7.8. How to Investigate Unproved Checks

One of the most challenging aspects of formal verification is the analysis of failed proofs. If GNATprove fails to prove automatically that a run-time check or an assertion holds, there might be various reasons:

  • [CODE] The check or assertion does not hold, because the code is wrong.
  • [ASSERT] The assertion does not hold, because it is incorrect.
  • [SPEC] The check or assertion cannot be proved, because of some missing assertions about the behavior of the program.
  • [MODEL] The check or assertion is not proved because of current limitations in the model used by GNATprove.
  • [TIMEOUT] The check or assertion is not proved because the prover timeouts.
  • [PROVER] The check or assertion is not proved because the prover is not smart enough.
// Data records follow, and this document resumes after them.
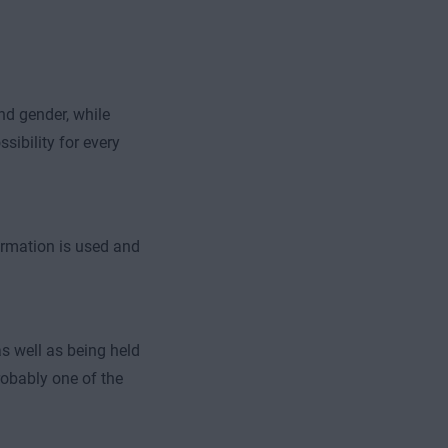
nd gender, while
sibility for every
ormation is used and
s well as being held
robably one of the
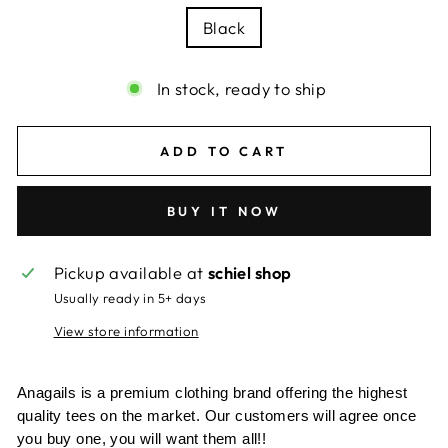
Black
In stock, ready to ship
ADD TO CART
BUY IT NOW
Pickup available at
schiel shop
Usually ready in 5+ days
View store information
Anagails is a premium clothing brand offering the highest
quality tees on the market. Our customers will agree once
you buy one, you will want them all!!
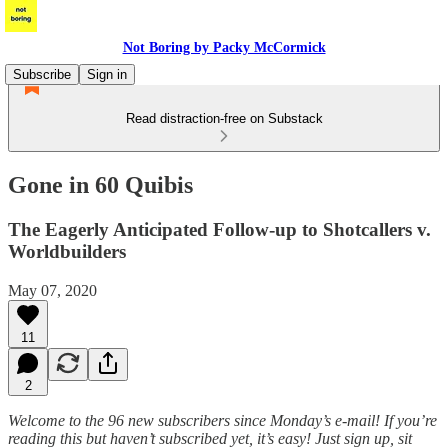
Not Boring by Packy McCormick
Subscribe
Sign in
Read distraction-free on Substack
Gone in 60 Quibis
The Eagerly Anticipated Follow-up to Shotcallers v.
Worldbuilders
May 07, 2020
11
2
Welcome to the 96 new subscribers since Monday’s e-mail! If you’re
reading this but haven’t subscribed yet, it’s easy! Just sign up, sit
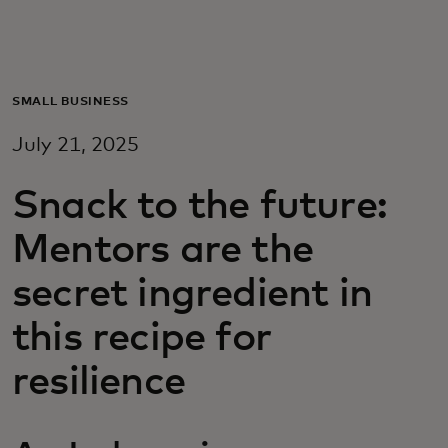
For you
For business
SMALL BUSINESS
July 21, 2025
For the world
Snack to the future:
For innovators
Mentors are the
secret ingredient in
News and trends
this recipe for
resilience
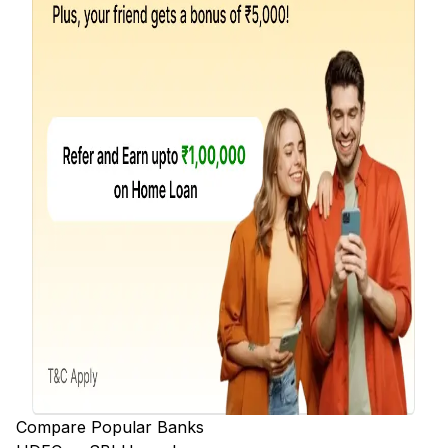
Compare Popular Banks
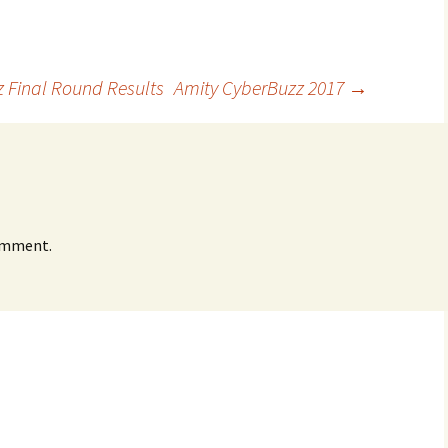
z Final Round Results
Amity CyberBuzz 2017
→
omment.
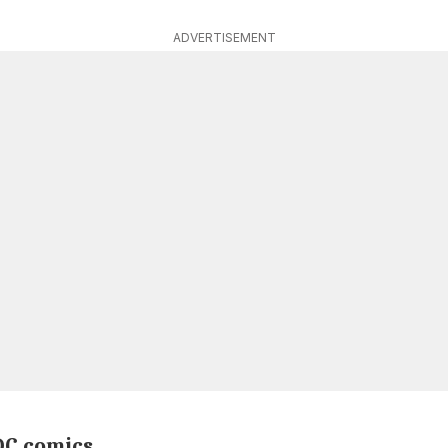
ADVERTISEMENT
DC comics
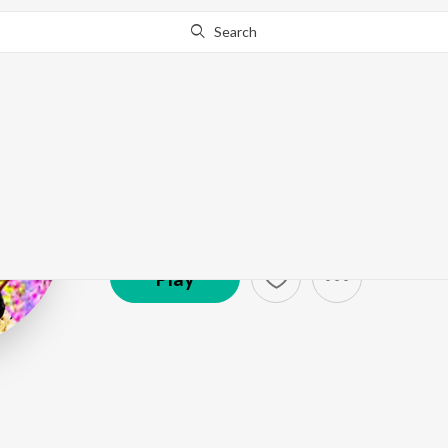
Search
Chithra Arun
Artist ·
2,063
Listener
s
Play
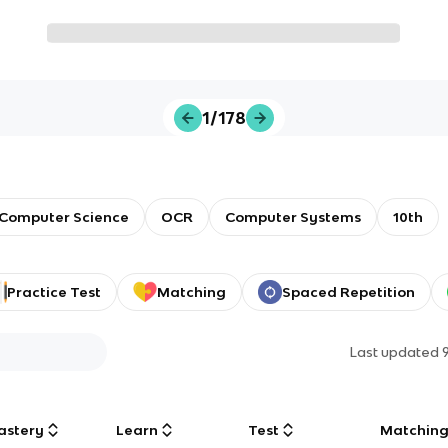
1/178
Computer Science
OCR
Computer Systems
10th
Practice Test
Matching
Spaced Repetition
Last updated
astery
Learn
Test
Matchin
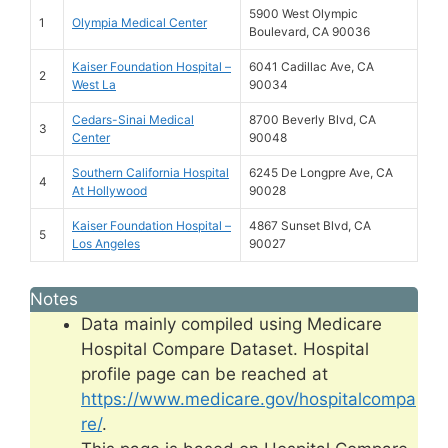
5900 West Olympic
1
Olympia Medical Center
Boulevard, CA 90036
Kaiser Foundation Hospital –
6041 Cadillac Ave, CA
2
West La
90034
Cedars-Sinai Medical
8700 Beverly Blvd, CA
3
Center
90048
Southern California Hospital
6245 De Longpre Ave, CA
4
At Hollywood
90028
Kaiser Foundation Hospital –
4867 Sunset Blvd, CA
5
Los Angeles
90027
Notes
Data mainly compiled using Medicare
Hospital Compare Dataset. Hospital
profile page can be reached at
https://www.medicare.gov/hospitalcompa
re/
.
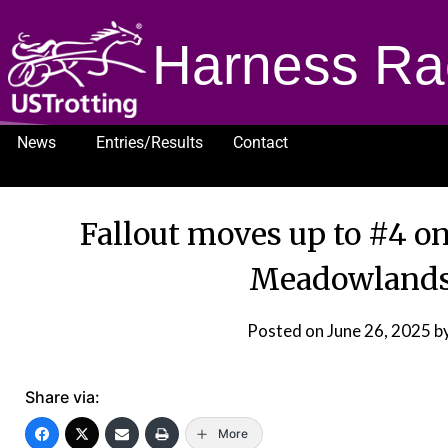
Harness Ra
News
Entries/Results
Contact
1232
Fallout moves up to #4 on
Meadowlands
Posted on
June 26, 2025
b
Share via:
More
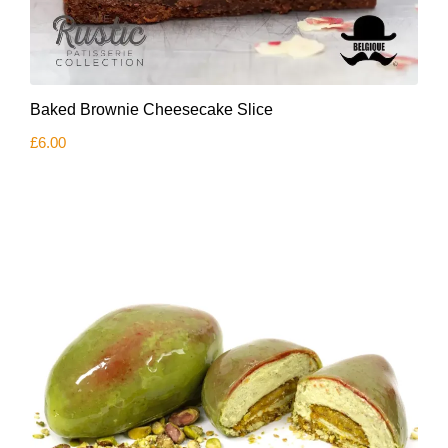
Baked Brownie Cheesecake Slice
£
6.00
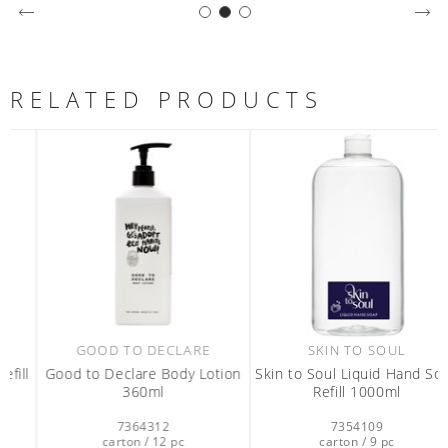
RELATED PRODUCTS
GOOD TO DECLARE
SKIN TO SOUL
l
Good to Declare Body Lotion
Skin to Soul Liquid Hand Soap
360ml
Refill 1000ml
7364312
7354109
carton / 12 pc
carton / 9 pc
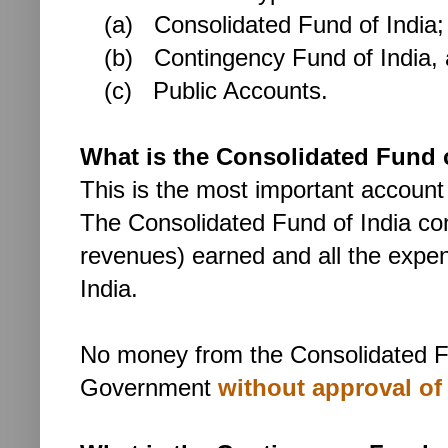
(a) Consolidated Fund of India;
(b)
Contingency Fund of India,
(c) Public Accounts.
What is the Consolidated Fund 
This is the most important account
The Consolidated Fund of India con
revenues) earned and all the expe
India.
No money
from the Consolidated F
Government
without approval of 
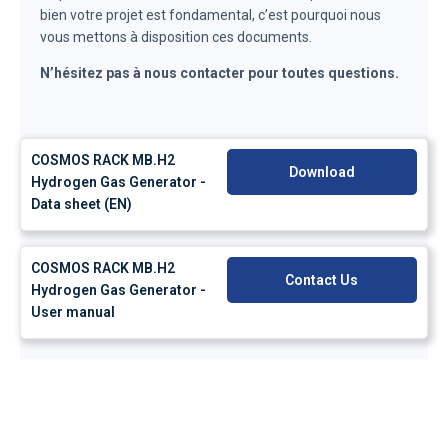
bien votre projet est fondamental, c’est pourquoi nous
vous mettons à disposition ces documents.
N’hésitez pas à nous contacter pour toutes questions.
COSMOS RACK MB.H2
Download
Hydrogen Gas Generator -
Data sheet (EN)
COSMOS RACK MB.H2
Contact Us
Hydrogen Gas Generator -
User manual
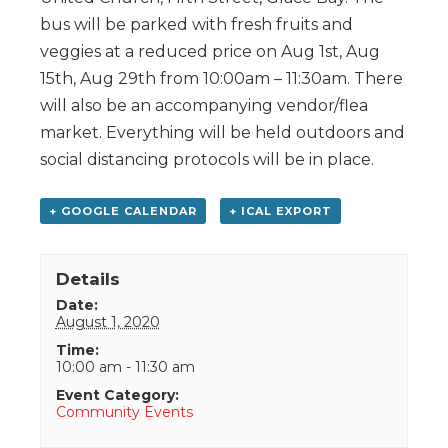
bus will be parked with fresh fruits and
veggies at a reduced price on Aug 1st, Aug
15th, Aug 29th from 10:00am – 11:30am. There
will also be an accompanying vendor/flea
market. Everything will be held outdoors and
social distancing protocols will be in place.
+ GOOGLE CALENDAR
+ ICAL EXPORT
Details
Date:
August 1, 2020
Time:
10:00 am - 11:30 am
Event Category:
Community Events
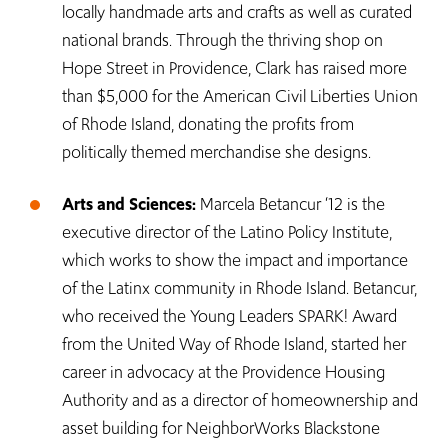
locally handmade arts and crafts as well as curated
national brands. Through the thriving shop on
Hope Street in Providence, Clark has raised more
than $5,000 for the American Civil Liberties Union
of Rhode Island, donating the profits from
politically themed merchandise she designs.
Arts and Sciences:
Marcela Betancur ‘12 is the
executive director of the Latino Policy Institute,
which works to show the impact and importance
of the Latinx community in Rhode Island. Betancur,
who received the Young Leaders SPARK! Award
from the United Way of Rhode Island, started her
career in advocacy at the Providence Housing
Authority and as a director of homeownership and
asset building for NeighborWorks Blackstone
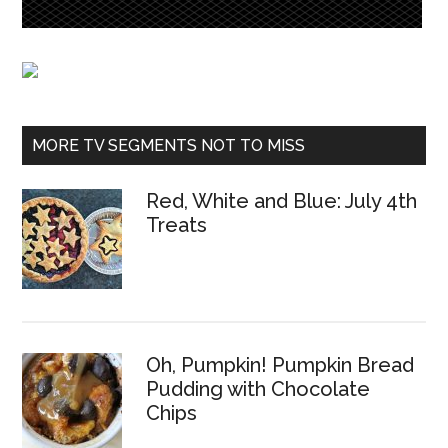
MORE TV SEGMENTS NOT TO MISS
Red, White and Blue: July 4th
Treats
Oh, Pumpkin! Pumpkin Bread
Pudding with Chocolate
Chips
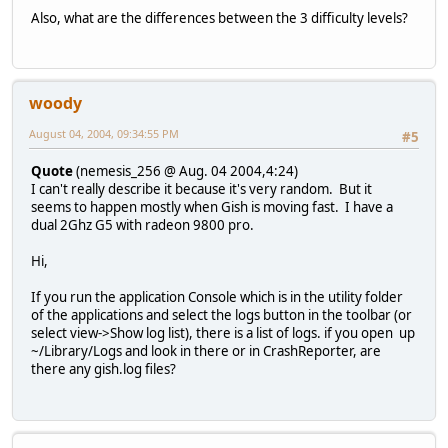
Also, what are the differences between the 3 difficulty levels?
woody
August 04, 2004, 09:34:55 PM
#5
Quote
(nemesis_256 @ Aug. 04 2004,4:24)
I can't really describe it because it's very random. But it
seems to happen mostly when Gish is moving fast. I have a
dual 2Ghz G5 with radeon 9800 pro.
Hi,
If you run the application Console which is in the utility folder
of the applications and select the logs button in the toolbar (or
select view->Show log list), there is a list of logs. if you open up
~/Library/Logs and look in there or in CrashReporter, are
there any gish.log files?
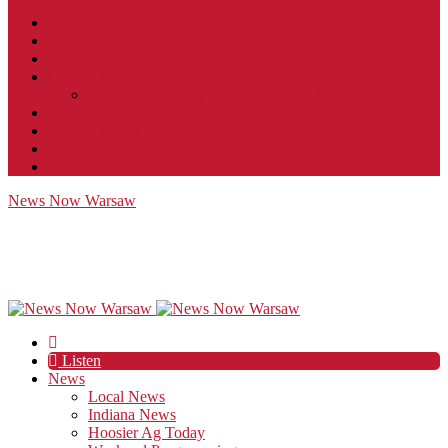
Contact
JobFunnel
Careers
Contest Rules
Social Community & Forum Usage Policy
EEO
Privacy Policy
Terms of Use
Public Inspection File
News Now Warsaw
Listen
News
Local News
Indiana News
Hoosier Ag Today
7.8.1. Investigating Incorrect Code or Assertion

The first step is to check whether the code is incorrect [CODE] or the assertion is incorrect [ASSERT], or both. Since run-time checks and assertions can be executed at run time, one way to increase confidence in the correction of the code and assertions is to test the program on representative inputs. The following GNAT switches can be used:

  • -gnato: enable run-time checking of intermediate overflows
  • -gnat-p: reenable run-time checking even if -gnatp was used to suppress all checks
  • -gnata: enable run-time checking of assertions

7.8.2. Investigating Unprovable Properties

The second step is to consider whether the property is provable [SPEC]. A check or assertion might be unprovable because a necessary annotation is missing:

  • the precondition of the enclosing subprogram might be too weak; or
  • the postcondition of a subprogram called might be too weak; or
  • a loop invariant for an enclosing loop might be too weak; or
  • a loop invariant for a loop before the check or assertion might be too weak.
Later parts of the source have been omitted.